It is well established that both PM2.5 concentrations [] and PM2.5 exposure [] significantly increased in Pakistan during the last few decades. However, the PM2.5 exposure data reported by Abdul Jabbar et al. [] do not show substantial variation between 1990 and 2017, and they state that the mean exposure to PM2.5 in Pakistan over the period was “steady”. We illustrate the discrepancy in Figure 1, which plots the time series of PM2.5 exposure data (2010–2017) obtained from the World Bank database (which are used by Abdul Jabbar et al. []) and PM2.5 concentrations obtained from both the Copernicus Atmosphere Monitoring Service (CAMS) reanalysis data (2010–2017) and the World Health Organization (WHO) website (https://www.who.int/data/gho/data/themes/air-pollution/who-air-quality-database, accessed on 17 October 2022) (2010–2016).
Figure 1. Time series of PM2.5 concentrations obtained from (a) the WHO database (2010–2016) and (b) CAMS reanalysis data (2010–2017). (c) PM2.5 exposure was obtained from the World Bank database (2010–2017). PM2.5 concentrations from the WHO website were not available for 2017.
Pakistan is the second-most polluted country among South Asian countries, as reported by the authors []. Therefore, reliable and accurate information is required for policymakers and research scientists to mitigate air pollution problems in Pakistan. Thus, further investigation is required to resolve discrepancies between PM2.5 exposure and concentration data from different sources before they can be used in any scientific research or policy application.

Author Contributions

Conceptualization, M.B.; methodology, M.B.; software, M.B.; validation, M.B. and G.d.L.; formal analysis, M.B.; investigation, M.B.; resources, M.B.; data curation, M.B., A.M. and M.A.A.; writing—original draft preparation, M.B.; writing—review and editing, M.B., G.d.L., J.E.N., M.P.B., L.Y. and H.C.; visualization, M.B.; supervision, M.B.; project administration, M.B.; funding acquisition, M.B. and H.C. All authors have read and agreed to the published version of the manuscript.

Funding

This work was supported by the National Natural Science Foundation of China (grant number U22A20620).

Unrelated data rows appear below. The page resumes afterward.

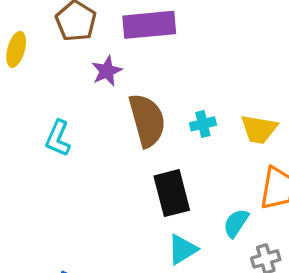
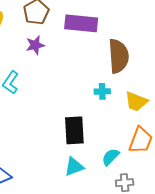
purple star: (107, 71) -> (35, 45), moved
brown semicircle: (147, 120) -> (118, 56), moved

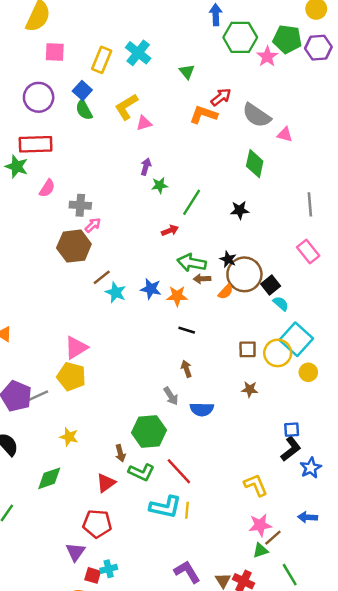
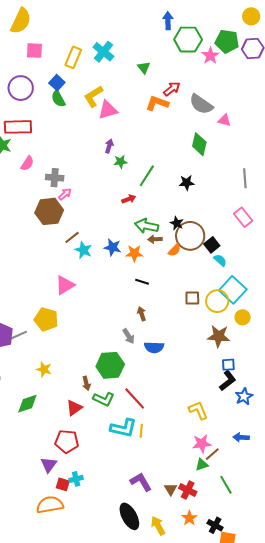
pink triangle: (144, 123) -> (108, 110), size x1.5
pink triangle: (76, 348) -> (65, 285), moved
brown star: (250, 389) -> (219, 336), moved, size x1.6

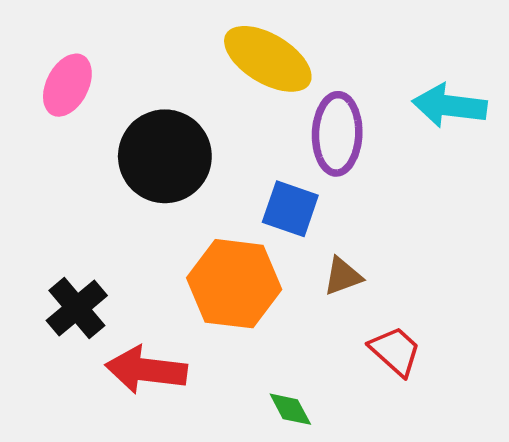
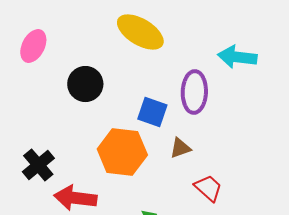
purple ellipse: (337, 134) -> (194, 92), moved
black circle: (165, 156) -> (85, 84), size x0.7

Data Availability Statement

The data used in this research are available on the World Bank website (https://databank.worldbank.org/source/world-development-indicators (accessed on 17 October 2022)) and the World Health Organization (WHO: https://www.who.int/data/gho/data/themes/air-pollution/who-air-quality-database (accessed on 17 October 2022)).

Acknowledgments

The authors would like to acknowledge the Copernicus Atmosphere Monitoring Service (CAMS), the World Health Organization, and the World Bank for air quality data (PM2.5).

Conflicts of Interest

The authors declare no conflict of interest. The funders had no role in the design of the study, in the collection, analyses, or interpretation of data, in the writing of the manuscript, or in the decision to publish the results.

References

  1. Abdul Jabbar, S.; Tul Qadar, L.; Ghafoor, S.; Rasheed, L.; Sarfraz, Z.; Sarfraz, A.; Sarfraz, M.; Felix, M.; Cherrez-Ojeda, I. Air Quality, Pollution and Sustainability Trends in South Asia: A Population-Based Study. Int. J. Environ. Res. Public Health 2022, 19, 7534. [Google Scholar] [CrossRef] [PubMed]
  2. Upadhyay, A.; Mahapatra, P.S.; Singh, P.K.; Dahal, S.; Pokhrel, S.; Bhujel, A.; Joshi, I.B.; Paudel, S.P.; Puppal, S.P.; Adhikary, B. Learnings from COVID-19 Forced Lockdown on Regional Air Quality and Mitigation Potential for South Asia. Aerosol Air Qual. Res. 2022, 22, 210376. [Google Scholar] [CrossRef]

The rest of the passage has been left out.